* _Material for the task_
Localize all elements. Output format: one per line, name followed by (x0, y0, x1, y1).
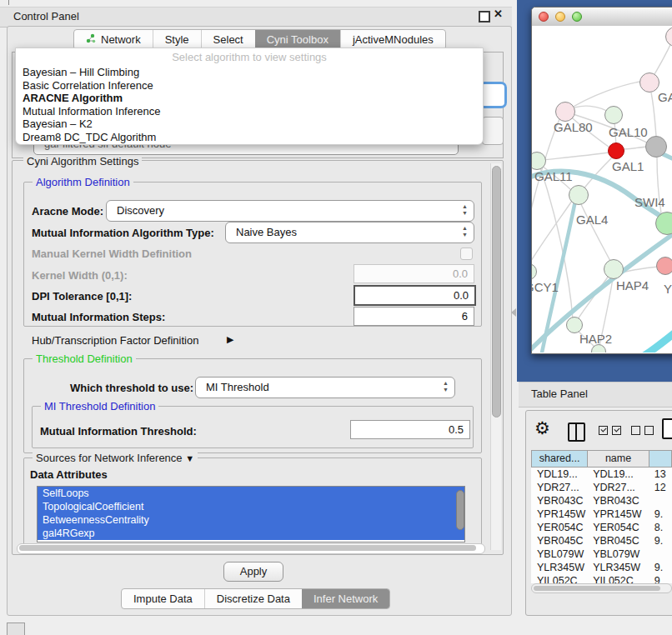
cell[interactable]: YER054C (587, 521, 649, 534)
table-row[interactable]: YDL19... YDL19... 13 (531, 468, 672, 481)
cell[interactable]: YDR27... (531, 481, 587, 494)
cell[interactable]: YER054C (531, 521, 587, 534)
list-item[interactable]: SelfLoops (38, 487, 464, 500)
list-item[interactable]: gal4RGexp (38, 527, 464, 540)
cell[interactable]: YBL079W (531, 548, 587, 561)
expand-right-icon[interactable]: ▶ (227, 334, 233, 345)
table-row[interactable]: YPR145W YPR145W 9. (531, 508, 672, 521)
table-row[interactable]: YBR043C YBR043C (531, 494, 672, 508)
collapse-down-icon[interactable]: ▼ (185, 453, 194, 463)
cell[interactable]: 8. (649, 521, 672, 534)
gene-node-selected[interactable] (608, 142, 624, 159)
close-window-icon[interactable] (539, 12, 549, 22)
manual-kernel-checkbox[interactable] (460, 248, 473, 260)
table-row[interactable]: YBL079W YBL079W (531, 548, 672, 561)
close-icon[interactable]: ✕ (494, 8, 503, 20)
list-item[interactable]: TopologicalCoefficient (38, 500, 464, 513)
cell[interactable]: 9. (649, 561, 672, 574)
column-header[interactable] (649, 450, 672, 468)
split-columns-icon[interactable] (568, 422, 585, 442)
minimized-panel-icon[interactable] (7, 622, 25, 635)
cell[interactable]: YIL052C (587, 574, 649, 583)
tab-network-label: Network (101, 33, 141, 46)
table-row[interactable]: YDR27... YDR27... 12 (531, 481, 672, 494)
cell[interactable]: YPR145W (531, 508, 587, 521)
control-panel-title: Control Panel (13, 10, 79, 22)
tab-network[interactable]: Network (74, 30, 153, 49)
cell[interactable]: YBR043C (531, 494, 587, 508)
mi-type-combo[interactable]: Naive Bayes ▲▼ (225, 222, 474, 243)
node-label: GCY1 (532, 280, 559, 294)
cell[interactable]: YLR345W (587, 561, 649, 574)
kernel-width-field[interactable]: 0.0 (354, 264, 474, 283)
which-threshold-combo[interactable]: MI Threshold ▲▼ (195, 377, 455, 398)
zoom-window-icon[interactable] (572, 12, 582, 22)
tab-discretize-data[interactable]: Discretize Data (204, 589, 302, 608)
settings-vertical-scrollbar[interactable] (490, 163, 501, 550)
gene-node[interactable] (555, 102, 575, 122)
column-header[interactable]: name (587, 450, 649, 468)
apply-button[interactable]: Apply (223, 562, 283, 582)
gene-node[interactable] (639, 72, 659, 92)
gene-node[interactable] (569, 185, 589, 205)
table-row[interactable]: YBR045C YBR045C 9. (531, 534, 672, 548)
dropdown-item-selected[interactable]: ARACNE Algorithm (16, 92, 483, 105)
cell[interactable]: YPR145W (587, 508, 649, 521)
cell[interactable]: YIL052C (531, 574, 587, 583)
table-row[interactable]: YIL052C YIL052C 9 (531, 574, 672, 583)
cell[interactable]: YLR345W (531, 561, 587, 574)
tab-cyni-toolbox[interactable]: Cyni Toolbox (255, 30, 340, 49)
cell[interactable]: YBR045C (587, 534, 649, 548)
tab-style[interactable]: Style (153, 30, 201, 49)
gene-node[interactable] (656, 257, 672, 275)
gene-node[interactable] (566, 317, 583, 333)
cell[interactable]: YDL19... (587, 468, 649, 481)
table-row[interactable]: YLR345W YLR345W 9. (531, 561, 672, 574)
select-all-columns-icon[interactable] (599, 426, 621, 435)
cell[interactable]: YBR043C (587, 494, 649, 508)
gene-node[interactable] (604, 259, 624, 279)
table-row[interactable]: YER054C YER054C 8. (531, 521, 672, 534)
dropdown-item[interactable]: Bayesian – K2 (16, 118, 483, 131)
cell[interactable] (649, 494, 672, 508)
cell[interactable]: 9. (649, 508, 672, 521)
dropdown-item[interactable]: Dream8 DC_TDC Algorithm (16, 131, 483, 144)
tab-impute-data[interactable]: Impute Data (122, 589, 204, 608)
cell[interactable]: YBR045C (531, 534, 587, 548)
deselect-all-columns-icon[interactable] (631, 426, 654, 435)
cell[interactable]: 12 (649, 481, 672, 494)
gear-icon[interactable]: ⚙ (534, 418, 550, 438)
gene-node[interactable] (604, 106, 623, 124)
cell[interactable]: YDR27... (587, 481, 649, 494)
cell[interactable]: YDL19... (531, 468, 587, 481)
cell[interactable]: 13 (649, 468, 672, 481)
gene-node[interactable] (655, 212, 672, 235)
network-window-titlebar[interactable] (532, 8, 672, 27)
tab-select[interactable]: Select (201, 30, 255, 49)
cell[interactable]: 9. (649, 534, 672, 548)
network-canvas[interactable]: GAL GAL80 GAL10 GAL1 GAL11 GAL4 SWI4 GCY… (532, 26, 672, 352)
cell[interactable]: 9 (649, 574, 672, 583)
data-attributes-list[interactable]: SelfLoops TopologicalCoefficient Between… (37, 486, 465, 542)
table-horizontal-scrollbar[interactable] (531, 583, 672, 593)
new-table-icon[interactable] (662, 418, 672, 439)
dropdown-item[interactable]: Basic Correlation Inference (16, 79, 483, 92)
minimize-window-icon[interactable] (555, 12, 565, 22)
dropdown-item[interactable]: Mutual Information Inference (16, 105, 483, 118)
gene-node[interactable] (645, 136, 667, 158)
list-item[interactable]: BetweennessCentrality (38, 513, 464, 527)
mi-steps-field[interactable]: 6 (354, 307, 474, 326)
column-header[interactable]: shared... (531, 450, 587, 468)
dropdown-item[interactable]: Bayesian – Hill Climbing (16, 66, 483, 79)
tab-infer-network[interactable]: Infer Network (302, 589, 389, 608)
cell[interactable] (649, 548, 672, 561)
settings-horizontal-scrollbar[interactable] (17, 543, 485, 554)
tab-jactivemnodules[interactable]: jActiveMNodules (340, 30, 445, 49)
mi-threshold-field[interactable]: 0.5 (350, 420, 470, 439)
float-window-icon[interactable] (479, 11, 490, 22)
list-vertical-scrollbar[interactable] (455, 488, 464, 538)
dpi-tolerance-field[interactable]: 0.0 (354, 285, 476, 306)
aracne-mode-combo[interactable]: Discovery ▲▼ (106, 200, 474, 222)
splitter-collapse-icon[interactable] (511, 308, 516, 317)
cell[interactable]: YBL079W (587, 548, 649, 561)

* _What to work on_
Lines that include the word "TopologicalCoefficient" are to be extracted from the data above.

* _Solution to this problem_
list-item[interactable]: TopologicalCoefficient (38, 500, 464, 513)
data-attributes-list[interactable]: SelfLoops TopologicalCoefficient Between… (37, 486, 465, 542)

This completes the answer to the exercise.